In the context of the purchase of cloud services, however, the traditional outsourcing model is not necessarily relevant and there is no “one size fits all” solution. The precise role of the provider of the cloud service will need to be agreed, but it is quite possible that there will be no relationship between the businesses, particularly where a “layered” service is provided. It may be clear to the purchasing business where the data will be stored, but not necessarily. There may or may not be any active processing of the data controller’s data but there may be more than one data processor of the data stored in the cloud if a “layered” service is purchased. However, appropriate technical and organisational measures will still need to be taken against unauthorised or unlawful processing of personal data and against accidental loss or destruction of, or damage to, personal data. This will apply to the storage of the data in the cloud by each of the potential cloud service providers and will require some mechanism by which the data controller can satisfy itself of the cloud provider’s ongoing compliance with the requirements of the Act as to technical and organisational security.
Another key difference between traditional and cloud outsourcing is the whereabouts of the personal data in the cloud. Readers will know that the Act prohibits the transfer of personal data to a country or territory outside the EEA unless that country or territory ensures an adequate level of protection for the rights and freedoms of data subjects in relation to the processing of personal data. Whilst it is currently the case that no enforcement action has been taken in respect of the breach by data controllers of the prohibition on the transfer of personal data on EEA countries that do not offer adequate protection, this is nonetheless an issue of which purchasers of cloud suppliers should be mindful. Many cloud providers are US based – and many commit to safe harbour principles – but not all. Clearly there are contractual solutions to this requirement and a purchaser of cloud services (assuming it has sufficient negotiating power to do so) should demand, as a minimum, that the basic safe harbour principles are incorporated into the contract.

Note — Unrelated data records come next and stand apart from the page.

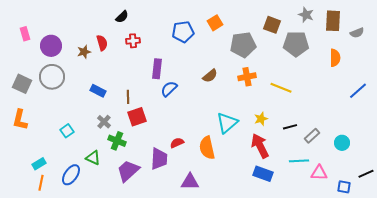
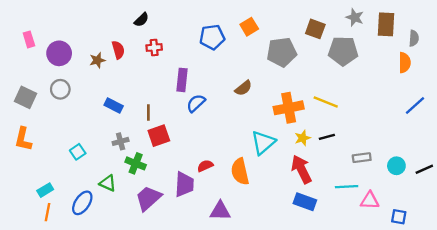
gray semicircle: (357, 33) -> (414, 38), turned -64
orange semicircle: (335, 58) -> (405, 63), moved
gray circle: (52, 77) -> (60, 89), size x0.7
orange cross: (247, 77) -> (289, 108), moved, size x1.4
gray cross: (104, 122) -> (121, 141), turned 32
black line: (290, 127) -> (327, 137), moved
gray rectangle: (312, 136) -> (362, 158), turned 35
black line: (366, 174) -> (424, 169), moved

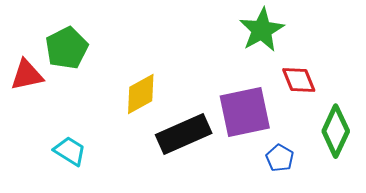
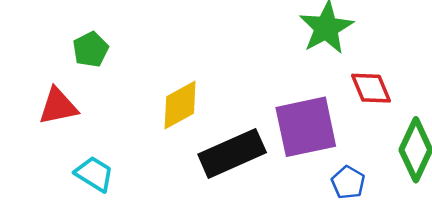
green pentagon: (67, 48) -> (91, 49), size x0.7
red triangle: (27, 75) -> (58, 106), moved

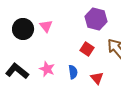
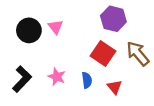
red square: (87, 49) -> (103, 54), size x1.5
black L-shape: (17, 71) -> (22, 79), turned 95

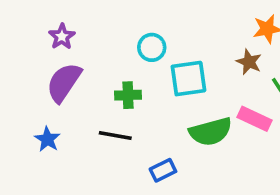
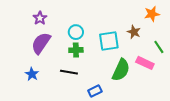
cyan circle: (152, 47) -> (76, 32), moved
brown star: (249, 62) -> (134, 32), moved
green semicircle: (211, 132) -> (121, 70), turned -50

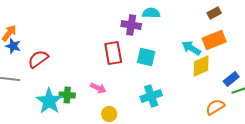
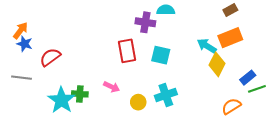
yellow diamond: (201, 66) -> (217, 64), turned -40
yellow circle: (109, 114) -> (138, 102), moved

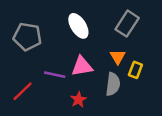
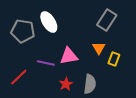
white ellipse: (78, 26) -> (49, 22), moved
gray semicircle: (113, 84) -> (90, 84), moved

Cloud computing services are now widely used and constitute an undoubted benefit in many organisations for certain applications and parts of their IT infrastructure. It is inevitable, however, that data protection issues remain to be resolved and, in many areas, data protection regulation continues to lag behind reality. Clearly, an organisation needs to take into account the nature of its business, the type of data to be processed in the cloud, the sensitivity of that data and the business risk associated with any loss of data. The risk might be reputational and/or financial in the event of enforcement action being taken by regulators.
In the meantime, consider, as part of any cloud based solution;
• customer-managed security controls (such as encryption and identity management);
• contractually agreed standards, including the right to audit, the use of physical security, protected monitoring, data segregation controls and vulnerability management processes to secure data in the cloud; and
• the laws governing the interception and disclosure of data in respect of which you remain data controller for all jurisdictions in which it is to be stored or through which it is to be transmitted. Clearly this will require an element of due diligence in the process of selecting a cloud provider, more or less stringent in the context of the data concerned.